Yes, tombs are back! Actual tombs! Each one is filled to the brim with tricky platform sequences, those lovely physics-based puzzles and plenty of undead baddies to keep you occupied. Enemies – be they giants that explode when struck too often or archers that loose homing arrows – also increase in numbers to match the player count, but this can easily force a level to become overrun with a little /too/ much carnage as non-puzzle areas don’t scale up with them.
Even the loot element – a vital part of dungeon crawlers in the Diablo mould – is kept nice and simple with collectible gems for spending on amulet/ring-filled chests. Amulets provide buffs for the whole time, while rings only affect the player that claims them. Rings have both positive and negative effects this time around, adding another layer of strategy when considering the enemies you’re likely to encounter.
The addition of a central ‘open-world’ also adds another welcome layer of content with extra collectables, traps and plenty of Challenge Tombs. The previous game was crying out for a similar setup so its comforting to see Crystal Dynamics tying the different themes of its tombs together with in a way that promotes exploration on your terms.
Ironically, Temple of Osiris’ biggest selling point – namely its over-the-top four-player action – is also its Achilles heel... at times. Each player is colour-coded to help them stand out on-screen (an effect that extends to the blast radius of bombs as well), but four-players leaping about dropping bombs amid an enemy throwdown is nigh on impossible to keep track of. Something made all the more frustrating by an occasional lack of space when battling in smaller areas with a higher player count. When playing with more than one player certain parts of a tomb won’t increase in size, but the number of enemies will – thankfully this doesn’t happen that often thanks to the fast pace of each tomb.
Alongside those puzzle-happy tombs, Temple of Osiris rounds off each one with a series of memorable boss battles. Crystal Dynamics’ mantra of building intricate and satisfying puzzles screams just as loud in its big bad showdowns as it does with the entertaining tombs that precede them. These are no cheap, forgettable encounters – instead you’re treated to fights that are just as puzzle-minded. I won’t ruin the best ones for you, but your confrontation with giant scarab Khepri and intimidating supercroc Sobek will have you smiling more than swearing at the sheer sense of creativity that’s gone into designing them.

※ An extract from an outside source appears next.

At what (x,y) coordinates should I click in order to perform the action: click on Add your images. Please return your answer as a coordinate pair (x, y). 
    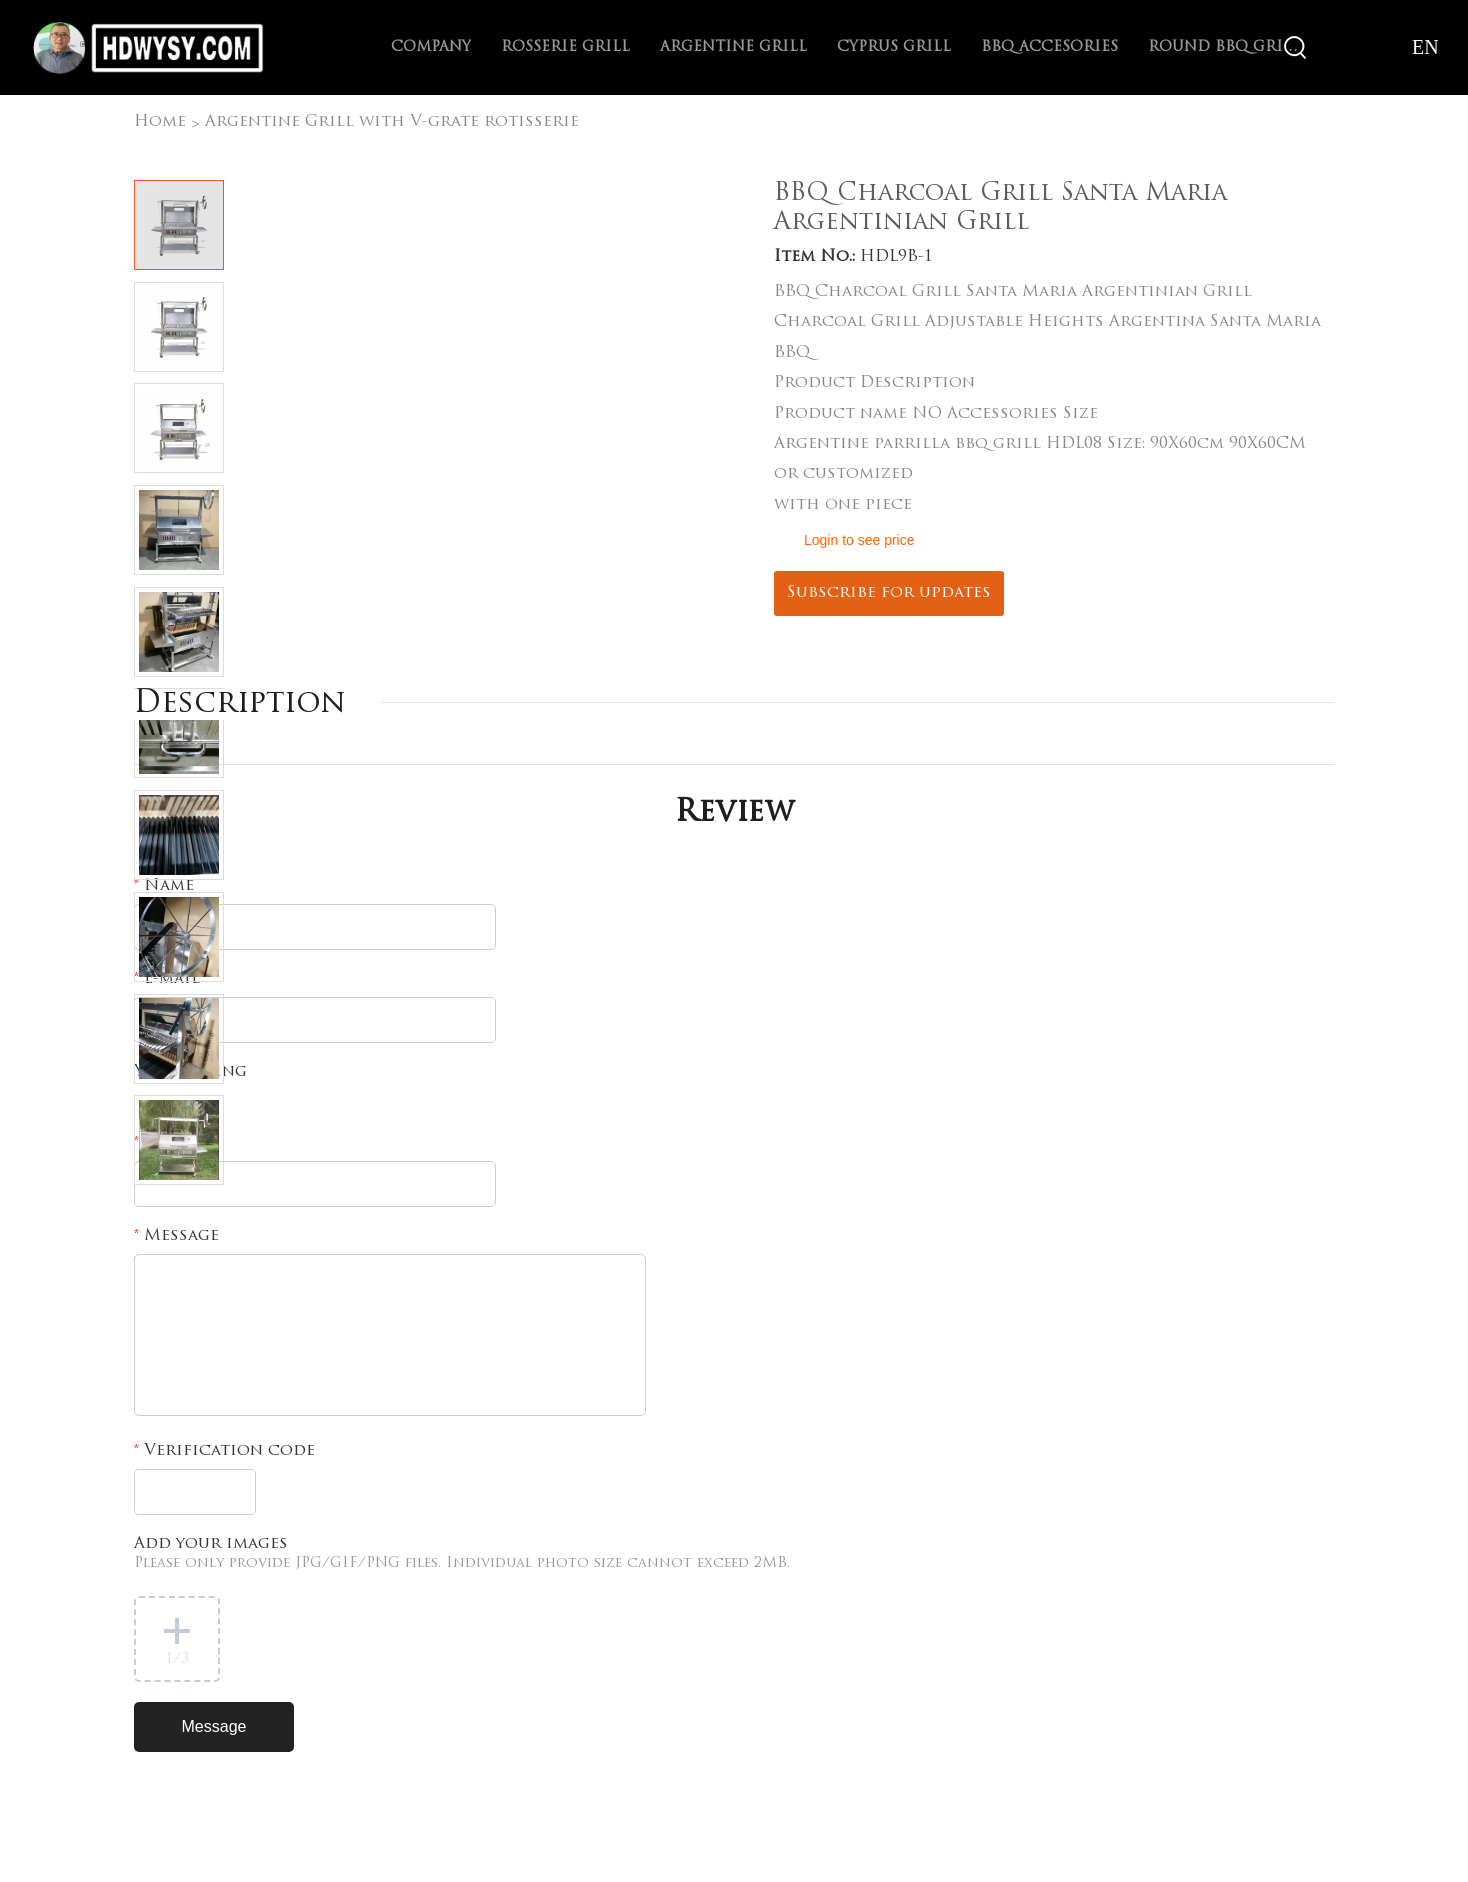
    Looking at the image, I should click on (462, 1553).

Did I mention that Temple of Osiris is a competitive co-op experience? Oh, looks like your friend has just blown you off a bridge with a sneaky bomb… awkward. As fun as it is to work together to reach higher platforms and cross spike-filled pits, nothing beats a good bit of in-game trolling. Unlimited lives and a quick respawn means more bombs detonated near unsuspecting teammates and oh-so-many grapple lines retracted while one of you is half way across that spiked pit of doom.
Good natured griefing is part of Temple of Osiris’ makeup and it feels more like a bomb-happy party game when its blaring with four players. Honestly, you’ve not lived until you inadvertently crush a buddy with a glittering boulder you sent flying with a well-placed explosive. That competitive edge doesn’t just mean a bigger score – gems only count towards your personal total, so the more you have to spend the better chance you have of buying a ring that makes all the difference in the heat of battle.
Temple of Osiris is no grand departure from the tenets of its predecessor, but it builds on all those strong foundations in all the right ways. Bigger tombs and grander puzzles mingle quite happily with the Diablo-lite loot-grabbing dynamic, while some memorable boss encounters and the welcome return of the enjoyable mini Challenge Tombs finish off the four-player co-op shenanigans with aplomb.